Jack positioned the gun the way his daddy taught him and sighted carefully down the barrel. Then he felt a hand on his shoulder.

"Uh, maybe you better aim at somethin else cause them eagles're protected now. I bet yer a pretty good shot 'n we don't want the Fish n' Wildlife on our backs." The man went over to a cardboard box by the tent, rummaged inside and drew out a can. Then he walked over to a large rock a few yards in from the shore and set the can on top of it.

"There, try'n hit that. Know how ya feel bout beans so that should help yer aim."

Jack sighted and let fire but the bullet zinged off the rock and into the water. He heard a sudden flapping of wings and turned to see the eagle lift off heavily from the branch. One black feather fell away from the bird and floated toward the ground. The old man watched too, and after the eagle had soared out of sight he told Jack to take another shot at the can. He fired again and was quite satisfied to see the can of beans burst apart just before the gun clattered to the ground.

-

The sewing machine was clattering and he was standing at his mother's elbow as if he'd never left. The quilt squares were back in a tidy pile on the table. When she reached the end of a line of stitches, his mother stopped the machine and turned to look at him. She nodded to his clothes that were folded neatly next to the pile of fabric.

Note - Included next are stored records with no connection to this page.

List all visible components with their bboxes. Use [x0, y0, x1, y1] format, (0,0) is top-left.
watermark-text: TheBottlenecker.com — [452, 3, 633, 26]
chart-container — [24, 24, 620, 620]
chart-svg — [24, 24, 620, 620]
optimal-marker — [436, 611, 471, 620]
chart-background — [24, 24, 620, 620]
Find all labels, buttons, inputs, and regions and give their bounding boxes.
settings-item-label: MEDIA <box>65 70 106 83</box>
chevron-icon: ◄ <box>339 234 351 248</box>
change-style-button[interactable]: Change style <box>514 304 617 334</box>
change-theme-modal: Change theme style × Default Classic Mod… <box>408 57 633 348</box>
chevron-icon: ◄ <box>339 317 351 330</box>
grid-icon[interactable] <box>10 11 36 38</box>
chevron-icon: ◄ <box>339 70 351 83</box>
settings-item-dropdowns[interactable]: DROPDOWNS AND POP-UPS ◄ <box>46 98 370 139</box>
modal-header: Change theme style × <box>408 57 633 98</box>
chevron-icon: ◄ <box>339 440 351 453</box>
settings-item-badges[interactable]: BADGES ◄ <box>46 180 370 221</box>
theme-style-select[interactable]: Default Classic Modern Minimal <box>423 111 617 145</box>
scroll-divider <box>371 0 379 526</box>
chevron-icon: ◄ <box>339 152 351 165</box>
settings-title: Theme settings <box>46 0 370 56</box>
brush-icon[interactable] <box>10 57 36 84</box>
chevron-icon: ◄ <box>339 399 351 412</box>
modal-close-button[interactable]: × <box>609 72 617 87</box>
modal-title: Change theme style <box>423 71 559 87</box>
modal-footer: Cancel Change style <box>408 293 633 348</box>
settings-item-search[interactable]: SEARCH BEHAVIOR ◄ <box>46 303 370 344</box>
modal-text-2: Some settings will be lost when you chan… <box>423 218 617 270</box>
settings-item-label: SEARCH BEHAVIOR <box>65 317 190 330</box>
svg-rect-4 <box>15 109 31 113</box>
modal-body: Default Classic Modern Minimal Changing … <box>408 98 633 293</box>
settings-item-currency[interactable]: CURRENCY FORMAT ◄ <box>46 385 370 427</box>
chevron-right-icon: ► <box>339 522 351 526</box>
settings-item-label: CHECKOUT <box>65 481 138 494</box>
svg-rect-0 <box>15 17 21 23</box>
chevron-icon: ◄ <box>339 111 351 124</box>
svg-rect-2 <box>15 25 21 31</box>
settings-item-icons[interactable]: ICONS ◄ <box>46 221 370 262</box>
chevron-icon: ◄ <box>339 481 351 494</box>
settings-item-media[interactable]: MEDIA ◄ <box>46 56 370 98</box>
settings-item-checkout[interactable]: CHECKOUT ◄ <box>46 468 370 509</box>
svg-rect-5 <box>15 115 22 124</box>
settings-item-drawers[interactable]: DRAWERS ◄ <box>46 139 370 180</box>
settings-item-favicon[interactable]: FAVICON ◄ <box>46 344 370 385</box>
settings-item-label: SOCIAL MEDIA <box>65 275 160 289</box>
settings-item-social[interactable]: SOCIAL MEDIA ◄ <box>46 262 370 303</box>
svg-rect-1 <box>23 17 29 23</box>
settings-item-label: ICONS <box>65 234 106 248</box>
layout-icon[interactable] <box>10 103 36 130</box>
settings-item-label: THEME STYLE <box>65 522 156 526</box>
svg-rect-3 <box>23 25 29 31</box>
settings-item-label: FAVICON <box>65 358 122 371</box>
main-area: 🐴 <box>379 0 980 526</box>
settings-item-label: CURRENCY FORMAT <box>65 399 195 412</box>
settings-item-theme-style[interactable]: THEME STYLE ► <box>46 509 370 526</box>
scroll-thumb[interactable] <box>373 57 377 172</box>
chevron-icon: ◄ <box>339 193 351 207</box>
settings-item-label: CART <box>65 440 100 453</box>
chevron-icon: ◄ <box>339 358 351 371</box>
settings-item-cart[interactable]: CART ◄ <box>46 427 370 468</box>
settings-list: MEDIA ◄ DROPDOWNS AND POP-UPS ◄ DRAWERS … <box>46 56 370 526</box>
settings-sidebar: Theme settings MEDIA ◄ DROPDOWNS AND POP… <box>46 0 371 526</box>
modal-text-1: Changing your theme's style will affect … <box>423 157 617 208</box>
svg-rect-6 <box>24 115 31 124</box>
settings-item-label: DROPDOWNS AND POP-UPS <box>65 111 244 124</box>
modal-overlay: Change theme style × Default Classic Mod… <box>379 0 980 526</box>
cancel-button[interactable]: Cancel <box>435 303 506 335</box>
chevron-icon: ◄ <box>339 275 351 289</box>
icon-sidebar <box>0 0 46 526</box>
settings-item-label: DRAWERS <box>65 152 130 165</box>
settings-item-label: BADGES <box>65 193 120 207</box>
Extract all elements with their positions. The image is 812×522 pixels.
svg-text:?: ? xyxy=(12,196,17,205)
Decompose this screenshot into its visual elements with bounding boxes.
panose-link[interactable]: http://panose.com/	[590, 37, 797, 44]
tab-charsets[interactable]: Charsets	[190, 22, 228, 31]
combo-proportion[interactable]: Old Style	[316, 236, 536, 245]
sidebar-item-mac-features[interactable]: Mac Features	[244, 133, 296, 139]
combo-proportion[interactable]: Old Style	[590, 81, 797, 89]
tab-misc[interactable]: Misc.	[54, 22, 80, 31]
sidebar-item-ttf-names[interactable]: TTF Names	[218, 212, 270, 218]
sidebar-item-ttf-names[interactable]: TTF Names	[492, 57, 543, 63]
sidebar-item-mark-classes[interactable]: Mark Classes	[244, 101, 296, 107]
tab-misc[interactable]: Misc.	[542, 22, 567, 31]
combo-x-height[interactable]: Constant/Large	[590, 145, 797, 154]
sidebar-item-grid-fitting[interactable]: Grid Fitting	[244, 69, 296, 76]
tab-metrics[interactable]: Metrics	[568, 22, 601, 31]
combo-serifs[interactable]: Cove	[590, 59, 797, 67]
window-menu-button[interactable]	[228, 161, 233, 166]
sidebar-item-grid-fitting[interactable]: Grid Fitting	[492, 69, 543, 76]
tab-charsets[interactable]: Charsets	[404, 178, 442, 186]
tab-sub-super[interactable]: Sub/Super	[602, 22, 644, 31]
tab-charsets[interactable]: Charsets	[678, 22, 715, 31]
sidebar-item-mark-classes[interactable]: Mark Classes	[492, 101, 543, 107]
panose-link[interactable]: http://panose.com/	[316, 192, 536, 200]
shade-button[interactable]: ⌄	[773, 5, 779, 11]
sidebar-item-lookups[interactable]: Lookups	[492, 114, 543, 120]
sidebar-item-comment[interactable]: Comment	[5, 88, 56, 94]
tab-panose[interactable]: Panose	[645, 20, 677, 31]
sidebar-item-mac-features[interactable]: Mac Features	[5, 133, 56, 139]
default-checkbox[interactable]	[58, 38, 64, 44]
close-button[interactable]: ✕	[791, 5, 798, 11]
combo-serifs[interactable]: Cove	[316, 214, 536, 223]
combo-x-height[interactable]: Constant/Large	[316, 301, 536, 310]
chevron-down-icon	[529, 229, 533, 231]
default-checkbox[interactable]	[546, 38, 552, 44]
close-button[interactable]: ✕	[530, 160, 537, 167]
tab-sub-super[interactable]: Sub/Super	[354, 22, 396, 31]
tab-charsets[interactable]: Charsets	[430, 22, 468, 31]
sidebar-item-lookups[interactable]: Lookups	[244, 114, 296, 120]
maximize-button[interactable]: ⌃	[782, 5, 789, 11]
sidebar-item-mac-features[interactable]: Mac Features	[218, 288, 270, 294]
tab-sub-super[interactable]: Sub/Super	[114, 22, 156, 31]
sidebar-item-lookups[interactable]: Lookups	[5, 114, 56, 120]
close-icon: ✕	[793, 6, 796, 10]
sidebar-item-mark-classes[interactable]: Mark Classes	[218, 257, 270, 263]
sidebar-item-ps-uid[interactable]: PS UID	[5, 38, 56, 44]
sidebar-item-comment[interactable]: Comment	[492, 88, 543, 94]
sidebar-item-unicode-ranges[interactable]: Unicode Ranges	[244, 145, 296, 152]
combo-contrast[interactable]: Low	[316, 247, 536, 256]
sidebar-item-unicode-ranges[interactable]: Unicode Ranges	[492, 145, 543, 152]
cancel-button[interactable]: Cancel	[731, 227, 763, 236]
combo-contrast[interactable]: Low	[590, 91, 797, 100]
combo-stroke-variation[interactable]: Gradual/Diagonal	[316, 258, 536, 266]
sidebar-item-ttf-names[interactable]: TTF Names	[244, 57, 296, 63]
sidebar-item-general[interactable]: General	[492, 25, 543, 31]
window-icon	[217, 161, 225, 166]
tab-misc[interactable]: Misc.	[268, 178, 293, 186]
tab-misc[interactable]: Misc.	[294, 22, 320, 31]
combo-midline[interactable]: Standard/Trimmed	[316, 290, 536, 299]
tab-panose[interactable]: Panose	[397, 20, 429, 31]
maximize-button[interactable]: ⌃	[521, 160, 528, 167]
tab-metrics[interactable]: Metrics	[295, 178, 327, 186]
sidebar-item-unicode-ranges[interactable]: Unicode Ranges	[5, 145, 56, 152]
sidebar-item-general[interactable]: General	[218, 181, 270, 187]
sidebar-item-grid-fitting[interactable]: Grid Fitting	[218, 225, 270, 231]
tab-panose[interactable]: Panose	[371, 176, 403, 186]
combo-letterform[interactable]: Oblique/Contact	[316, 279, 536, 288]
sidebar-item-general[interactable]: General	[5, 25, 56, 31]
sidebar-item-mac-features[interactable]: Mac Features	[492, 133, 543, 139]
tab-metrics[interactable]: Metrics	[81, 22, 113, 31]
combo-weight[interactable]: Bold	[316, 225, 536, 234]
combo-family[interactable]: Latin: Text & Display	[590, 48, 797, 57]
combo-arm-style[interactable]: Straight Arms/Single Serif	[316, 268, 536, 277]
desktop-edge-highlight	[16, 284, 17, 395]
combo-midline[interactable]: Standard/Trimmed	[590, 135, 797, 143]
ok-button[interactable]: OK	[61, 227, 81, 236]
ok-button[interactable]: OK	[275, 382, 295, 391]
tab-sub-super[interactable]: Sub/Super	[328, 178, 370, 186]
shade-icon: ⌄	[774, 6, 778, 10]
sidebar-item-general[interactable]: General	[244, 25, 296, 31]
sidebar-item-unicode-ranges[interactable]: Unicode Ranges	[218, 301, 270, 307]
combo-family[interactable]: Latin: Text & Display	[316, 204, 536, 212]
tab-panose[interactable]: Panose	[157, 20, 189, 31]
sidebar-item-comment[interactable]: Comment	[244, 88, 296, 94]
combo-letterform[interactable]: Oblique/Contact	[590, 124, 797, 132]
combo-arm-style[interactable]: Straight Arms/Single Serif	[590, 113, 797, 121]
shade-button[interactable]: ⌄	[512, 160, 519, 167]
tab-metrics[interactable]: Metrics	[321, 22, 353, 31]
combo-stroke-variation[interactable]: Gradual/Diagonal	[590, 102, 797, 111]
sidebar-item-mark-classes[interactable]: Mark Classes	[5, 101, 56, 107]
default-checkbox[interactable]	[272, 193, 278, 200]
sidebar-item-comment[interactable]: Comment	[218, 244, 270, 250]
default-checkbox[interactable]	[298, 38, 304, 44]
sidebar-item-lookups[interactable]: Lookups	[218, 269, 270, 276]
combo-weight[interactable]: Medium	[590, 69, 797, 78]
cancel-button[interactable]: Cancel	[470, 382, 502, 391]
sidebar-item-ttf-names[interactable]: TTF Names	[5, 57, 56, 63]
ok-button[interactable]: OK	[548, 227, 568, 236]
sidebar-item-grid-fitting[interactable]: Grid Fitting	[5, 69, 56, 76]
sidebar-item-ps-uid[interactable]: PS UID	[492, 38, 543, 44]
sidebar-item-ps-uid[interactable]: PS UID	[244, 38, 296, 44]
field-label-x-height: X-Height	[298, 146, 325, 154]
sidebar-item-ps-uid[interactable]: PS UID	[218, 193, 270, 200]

"While you were gone I took the opportunity to mend the rip in your jeans and sew a button back on your shirt," she said quietly. "Your daddy's waiting for you out in the barn."

As he was crossing from the house to the barn a gust of wind came up and sent leaves and dust swirling across the yard. He saw a blue jay feather mixed in with them and chased after it. When he'd caught it he brushed it back and forth across his cheek before tucking it under the porch stair. He would retrieve it later and hide it in the usual place. It would remind him of the eagle he didn't shoot and the feather he couldn't have.